As Hurricane Irma approached, south Florida turned into a scene of panic as residents rushed to get themselves and their families to safety.

Many evacuated, many stayed put and hoped for the best, and some sought shelter.

But in Polk County, Sheriff Grady Judd wasn’t worried about evacuees or how to keep them safe.

Instead, he was worried about jailing anyone who might have an unpaid traffic ticket or any other blemish on his or her criminal record.

“If you go to a shelter for #Irma and you have a warrant, we’ll gladly escort you to the safe and secure shelter called the Polk County Jail,” the sheriff tweeted as the storm approached — clearly sympathetically urging those in need of safety and shelter to get out of harm’s way.

“If you have a warrant, turn yourself in to the jail -- it’s a secure shelter,” another tweet of his urged.

While this sheriff is evidently fond of his social media presence, the same isn’t clear about his enthusiasm for public safety.

Let’s say a woman in Miami or elsewhere did have an unpaid speeding ticket.

Does she take herself and her kids to a shelter where Judd’s officers were waiting to swarm down on anyone who had a warrant?

Does she trust that a person with a warrant for, say, not paying a speeding ticket will be handled differently than a person with a warrant for a more serious crime?

Well, Judd’s own words couldn’t have given our evacuee much hope.

He was sending out tweets after tweets warning that the full weight of his office would be brought down on anyone with “a warrant.” To just about anyone, that would sound like there’s not going to be much distinction made about the underlying charges behind a warrant.

None of this should excuse the people who don’t pay their tickets.

If you get ticketed for speeding or any other relatively minor charge, you should pay your ticket.

But our jails, some say, have become debtors’ prisons.

Our criminal justice system is jailing people for not paying fines — even in cases where they cannot afford to pay them.

Just last week, the Bogalusa City Court and Judge Robert Black, as part of a lawsuit settlement, agreed going forward to determine whether defendants are financially able to pay fines and not to jail them if they cannot afford to pay.

The 2016 lawsuit pitted the Southern Poverty Law Center against the Bogalusa judge, who, the SPLC claimed, was essentially forcing defendants into debtors’ prison.

This, by the way, is a fundamentally unAmerican way of seeking justice.

In fact, it seems to have forsaken any pretense of seeking justice and instead just punishes by imprisonment anyone who doesn’t have enough money to pay the ridiculously high fines anyone who breaks a law can face.

“Under the settlement, the court retains the authority to impose appropriate sentences for criminal violations, including imposing immediate jail time at initial sentencing,” the SPLC said. “The Bogalusa City Court, however, will make a finding on the record to establish whether an individual is indigent at sentencing, and will make an explicit finding that failing to pay was willful before imposing jail time.”

So that’s a bit reassuring.
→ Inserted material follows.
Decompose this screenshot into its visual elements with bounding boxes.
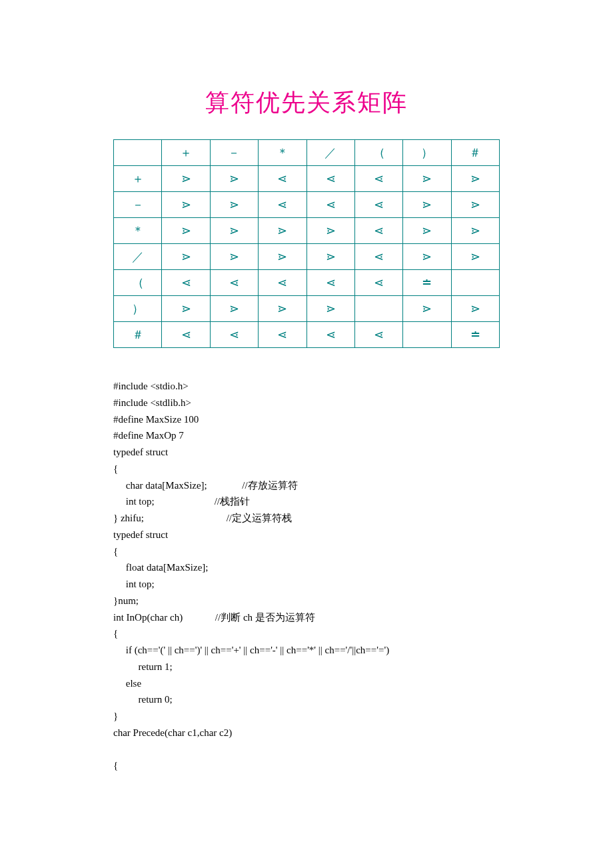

In that one small city across the lake, a judge has agreed to actually determine one’s ability to pay before sending that person to jail for not paying.

For the rest of us, though, the whole thing should be a wake-up call, particularly Sheriff Judd’s emphasis on punishing the poor rather than ushering them to safety.

He seems to have gladly accepted his role as the henchman who rounds up the unfortunates and hauls them off to jail — even if they are trying to make sure their children can escape an approaching hurricane.

Well done, Sheriff Judd. Not many people would so thoroughly, publicly and proudly embrace the nastiest parts of human and government nature. But he managed to do just that, all with a Twitter account that, in a time of emergency, focused the sheriff’s attention not on protecting life or property but on filling his jail. Fines are more important than lives to one Florida lawman.

 

Editorial Page Editor Michael Gorman can be reached at 448-7612 or by e-mail at mike.gorman@dailycomet.com.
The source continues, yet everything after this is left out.